Can you see me shuddering??? We had a mouse nest under our dishwasher in my old kitchen. Freaked me out. And me, a person who lives in the country — where I have both mice and pear trees. Guess which one I’d rather have? I feel your pain, Marilyn.
EEEWWW, YUCK! The smell alone would have made me hurl! You’re a lot braver soul than I am I would have screamed and ran after touching it!
Interesting story and I totally can see why you don’t like pears!
~ingrid
well, my day can only go downhill from here. i don’t think i’ve ever laughed so much so early.
and i’ll never look at a pear the same way again.
That is one of the funniest , yet at the same time, horrifying, posts I have ever read. I am sorry, but I would have to move!

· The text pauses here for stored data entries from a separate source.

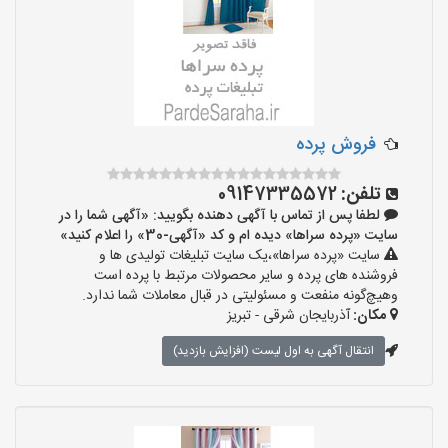
فروش پرده
تلفن:
09147335572
لطفا پس از تماس با آگهی دهنده بگویید: «آگهی شما را در
سایت «پرده سراها» دیده ام و کد «آگهی-30» را اعلام کنید»
سایت «پرده سراها»،یک سایت تبلیغات تولیدی ها و
فروشنده های پرده و سایر محصولات مرتبط با پرده است
وهیچ‌گونه منفعت و مسئولیتی در قبال معاملات شما ندارد.
مکان:
آذربایجان شرقی - تبریز
انتقال آگهی به اول لیست (افزایش بازدید)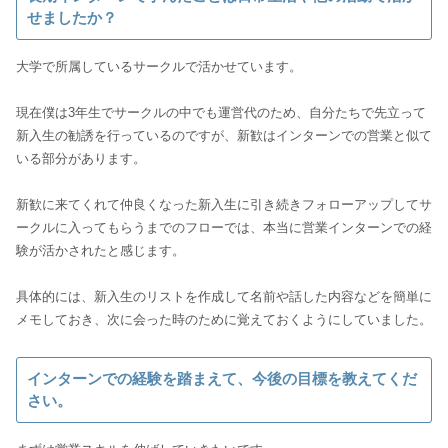
せましたか？
大学で所属しているサークルで活かせています。
現在僕は3年生でサークルの中でも運営代のため、自分たちで先立って
新入生の勧誘を行っているのですが、新歓はインターンでの営業と似て
いる部分があります。
新歓に来てくれて仲良くなった新入生に引き続きフォローアップしてサ
ークルに入ってもらうまでのフローでは、本当に営業インターンでの経
験が活かされたと感じます。
具体的には、新入生のリストを作成して名前や話した内容などを簡単に
インターンでの経験を踏まえて、今後の目標を教えてくだ
さい。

Wow, that is nasty. I’m glad I’ve never had to deal with dead rodents in my kitchen.
Oh. My. God. OhmyGod!
Marilyn, compadre, you are such a talented writer. So glad I am at your blog (even though, or especially because I SUCK at cooking). I’m bookmarking you.
Do you ever do special recipes for kitchen idiots?
Laurie: tiny little words can’t express how delighted I am to see you here. Been a long time, my friend – since Behavioral Science class! – and glad to see you’re behaving well.
I too can be a kitchen idiot – just a highly controlled one.
*shudders* and I liked pears…
Oh. My. Gawd. *Love* your site, but SO wish I hadn’t read that post–Eeeeuuw!!